Bepaalt dat de onder 3.6 bewezen verklaarde feiten de hierboven onder 4. vermelde feiten opleveren.
Verklaart verdachte hiervoor strafbaar.
Veroordeelt verdachte tot een gevangenisstraf voor de duur van ZES (6) maanden, met bevel dat deze straf niet ten uitvoer zal worden gelegd, tenzij de rechter later anders mocht gelasten op grond dat verdachte voor het einde van de op twee jaren bepaalde proeftijd zich aan een strafbaar feit heeft schuldig gemaakt.
Veroordeelt verdachte tot het verrichten van HONDERDTACHTIG (180) uren taakstraf die bestaat uit het verrichten van onbetaalde arbeid, bij het niet of niet naar behoren verrichten daarvan te vervangen door negentig (90) dagen hechtenis.
Veroordeelt verdachte ter zake van feit 2 subsidiair tot een ontzegging van de bevoegdheid motorrijtuigen te besturen voor de duur van twaalf (12) maanden
Beveelt dat een gedeelte van deze straf, groot zes (6) maanden, niet zal worden ten uitvoer gelegd, tenzij de rechter later anders mocht gelasten op grond dat verdachte voor het einde van de op twee jaren bepaalde proeftijd zich aan een strafbaar feit heeft schuldig gemaakt.
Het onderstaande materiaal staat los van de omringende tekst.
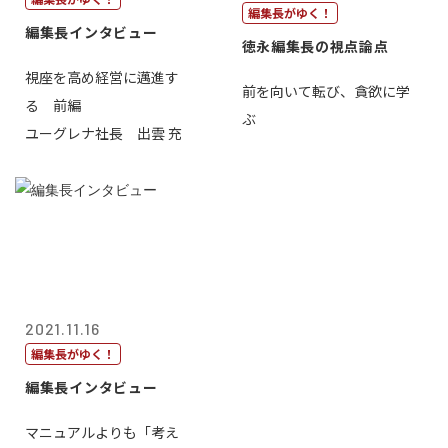
編集長がゆく！
編集長インタビュー
徳永編集長の視点論点
視座を高め経営に邁進す
前を向いて転び、貪欲に学
る 前編
ぶ
ユーグレナ社長 出雲 充
2021.11.16
編集長がゆく！
編集長インタビュー
マニュアルよりも「考え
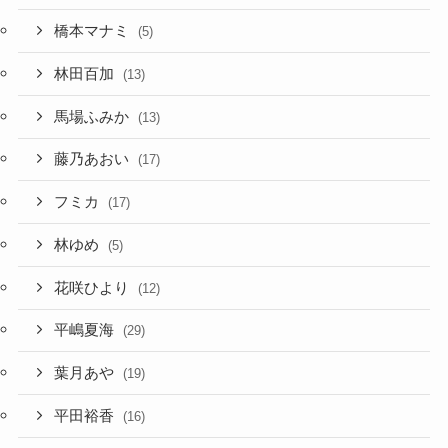
橋本マナミ
(5)
林田百加
(13)
馬場ふみか
(13)
藤乃あおい
(17)
フミカ
(17)
林ゆめ
(5)
花咲ひより
(12)
平嶋夏海
(29)
葉月あや
(19)
平田裕香
(16)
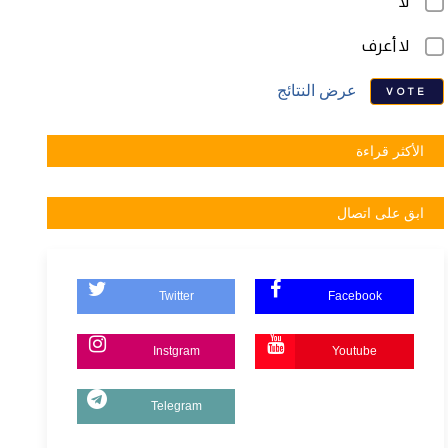
لا
لا أعرف
عرض النتائج
VOTE
الأكثر قراءة
ابق على اتصال
Twitter
Facebook
Instgram
Youtube
Telegram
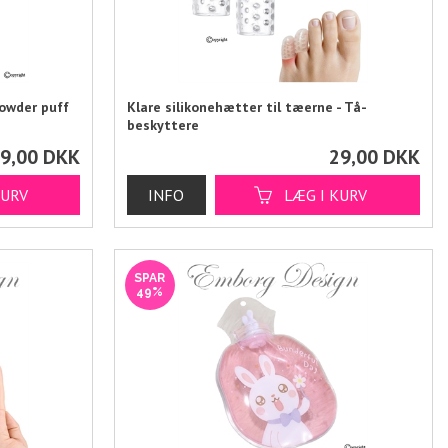
owder puff
Klare silikonehætter til tæerne - Tå-
beskyttere
9,00
DKK
29,00
DKK
SPAR
49%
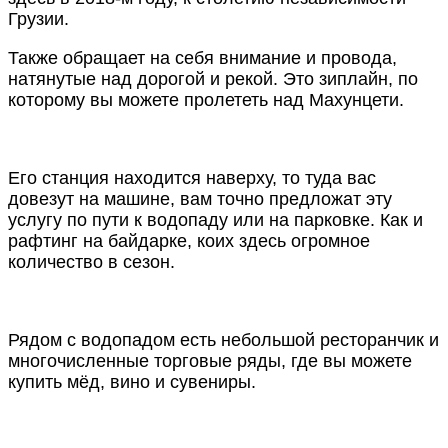
Грузии.
Также обращает на себя внимание и провода,
натянутые над дорогой и рекой. Это зиплайн, по
которому вы можете пролететь над Махунцети.
Его станция находится наверху, то туда вас
довезут на машине, вам точно предложат эту
услугу по пути к водопаду или на парковке. Как и
рафтинг на байдарке, коих здесь огромное
количество в сезон.
Рядом с водопадом есть небольшой ресторанчик и
многочисленные торговые ряды, где вы можете
купить мёд, вино и сувениры.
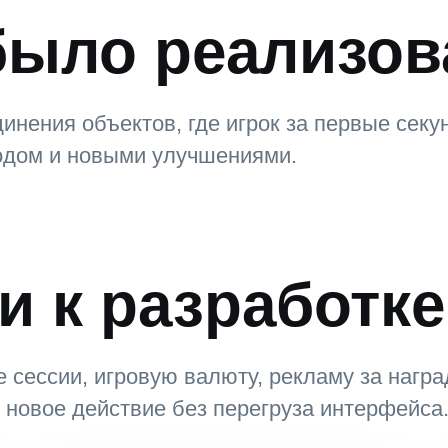
было реализов
нения объектов, где игрок за первые секу
одом и новыми улучшениями.
и к разработке
 сессии, игровую валюту, рекламу за награ
л новое действие без перегруза интерфейса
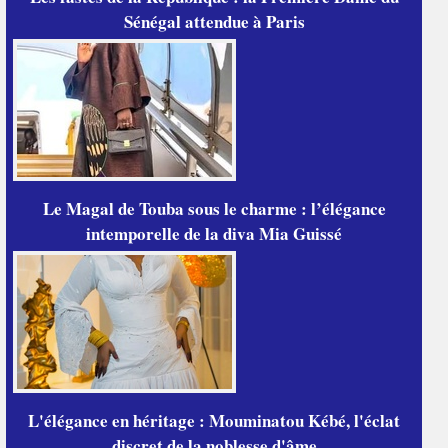
Sénégal attendue à Paris
Le Magal de Touba sous le charme : l’élégance
intemporelle de la diva Mia Guissé
L'élégance en héritage : Mouminatou Kébé, l'éclat
discret de la noblesse d'âme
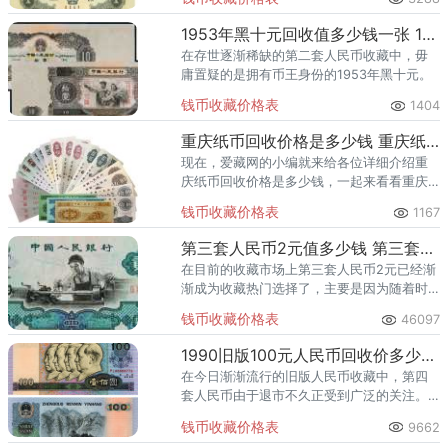
中心位于海珠中路288号穗安楼。
1953年黑十元回收值多少钱一张 1953年黑十元回收最新报价表
在存世逐渐稀缺的第二套人民币收藏中，毋
庸置疑的是拥有币王身份的1953年黑十元。
钱币收藏价格表
1404
重庆纸币回收价格是多少钱 重庆纸币回收价格表一览
现在，爱藏网的小编就来给各位详细介绍重
庆纸币回收价格是多少钱，一起来看看重庆
纸币回收价格表一览详情吧。
钱币收藏价格表
1167
第三套人民币2元值多少钱 第三套人民币2元图片及价格一览
在目前的收藏市场上第三套人民币2元已经渐
渐成为收藏热门选择了，主要是因为随着时
间的推移这款第三套人民币2元的存世数量越
钱币收藏价格表
46097
来越稀少，目前其价值与价格也一路走高，
收藏人气与热度更是持续高
1990旧版100元人民币回收价多少钱 1990旧版100元人民币回收报价表
在今日渐渐流行的旧版人民币收藏中，第四
套人民币由于退市不久正受到广泛的关注。
如果有意收藏这张1990旧版100元人民币的
钱币收藏价格表
9662
话，一定要多加学习相关的专业知识，这样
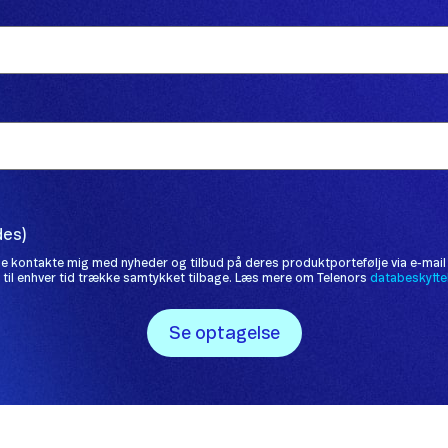
des)
e kontakte mig med nyheder og tilbud på deres produktportefølje via e-mail
 til enhver tid trække samtykket tilbage. Læs mere om Telenors
databeskytte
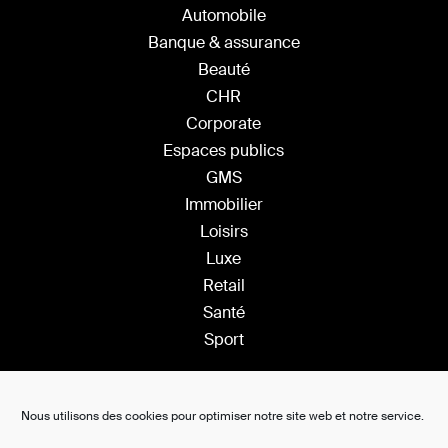
Automobile
Banque & assurance
Beauté
CHR
Corporate
Espaces publics
GMS
Immobilier
Loisirs
Luxe
Retail
Santé
Sport
Solutions
Nous utilisons des cookies pour optimiser notre site web et notre service.
Plateforme Saas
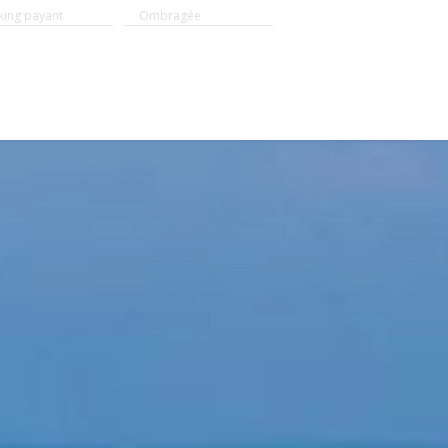
king payant
Ombragée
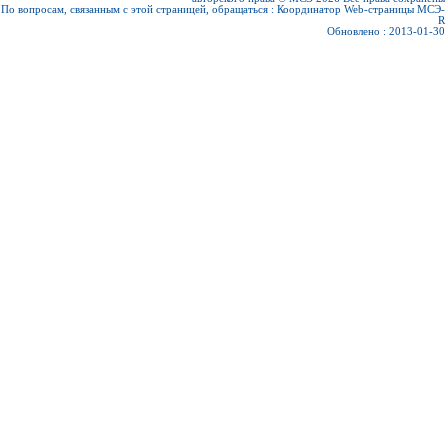
По вопросам, связанным с этой страницей, обращаться :
Координатор Web-страницы МСЭ-
R
Обновлено : 2013-01-30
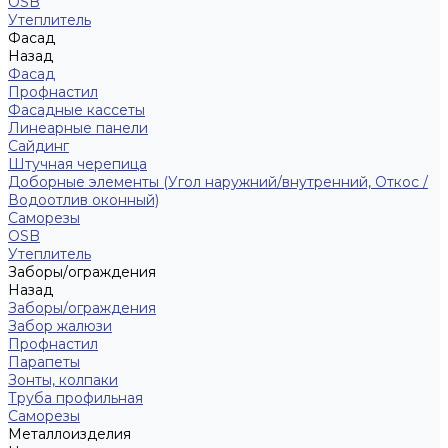
ОSB
Утеплитель
Фасад
Назад
Фасад
Профнастил
Фасадные кассеты
Линеарные панели
Сайдинг
Штучная черепица
Доборные элементы (Угол наружний/внутренний, Откос /
Водоотлив оконный)
Саморезы
OSB
Утеплитель
Заборы/ограждения
Назад
Заборы/ограждения
Забор жалюзи
Профнастил
Парапеты
Зонты, колпаки
Труба профильная
Саморезы
Металлоизделия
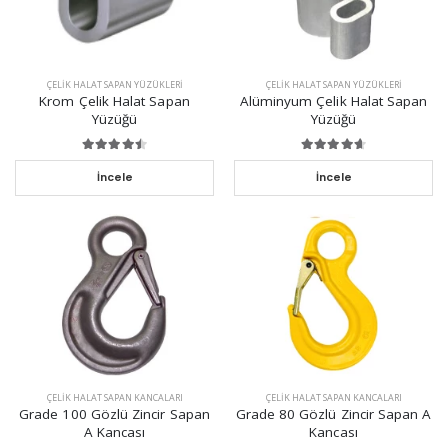
ÇELIK HALAT SAPAN YÜZÜKLERI
ÇELIK HALAT SAPAN YÜZÜKLERI
Krom Çelik Halat Sapan
Alüminyum Çelik Halat Sapan
Yüzüğü
Yüzüğü
İncele
İncele
ÇELIK HALAT SAPAN KANCALARI
ÇELIK HALAT SAPAN KANCALARI
Grade 100 Gözlü Zincir Sapan
Grade 80 Gözlü Zincir Sapan A
A Kancası
Kancası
Wijst toe de vordering tot vergoeding van de door de benadeelde partij [slachtoffer] geleden schade tot een bedrag van € 700,00, bestaande uit immateriële schade, en veroordeelt verdachte tot betaling van dit bedrag vermeerderd met de wettelijke rente over dit bedrag vanaf 28 december 2011 tot aan de dag der algehele voldoening, aan [slachtoffer], voornoemd, tegen behoorlijk bewijs van kwijting.
Veroordeelt verdachte in de kosten door de benadeelde partij gemaakt, tot op heden begroot op nihil, en in de kosten ten behoeve van de tenuitvoerlegging alsnog te maken.
Legt verdachte als schadevergoedingsmaatregel ten behoeve van slachtoffer [slachtoffer] de verplichting op tot betaling aan de Staat van een bedrag van € 700,00, vermeerderd met de wettelijke rente over dit bedrag vanaf 28 december 2011 tot aan de dag der algehele voldoening, bij gebreke van betaling of verhaal te vervangen door 14 dagen hechtenis, met dien verstande dat toepassing van de vervangende hechtenis de betalingsverplichting niet opheft.
Bepaalt dat betalingen aan de benadeelde partij in mindering strekken op de verplichting tot betaling aan de Staat en dat betalingen aan de Staat in mindering strekken op de verplichting tot betaling aan de benadeelde partij.
Samenstelling rechtbank en uitspraakdatum
Dit vonnis is gewezen door
mr. S.C.A. van Kuijeren, voorzitter,
mr. Ph. Burgers en mr. S.M. Christiaan, rechters,
in tegenwoordigheid van de griffier J.A. Huismans,
en uitgesproken op de openbare terechtzitting van 3 mei 2013.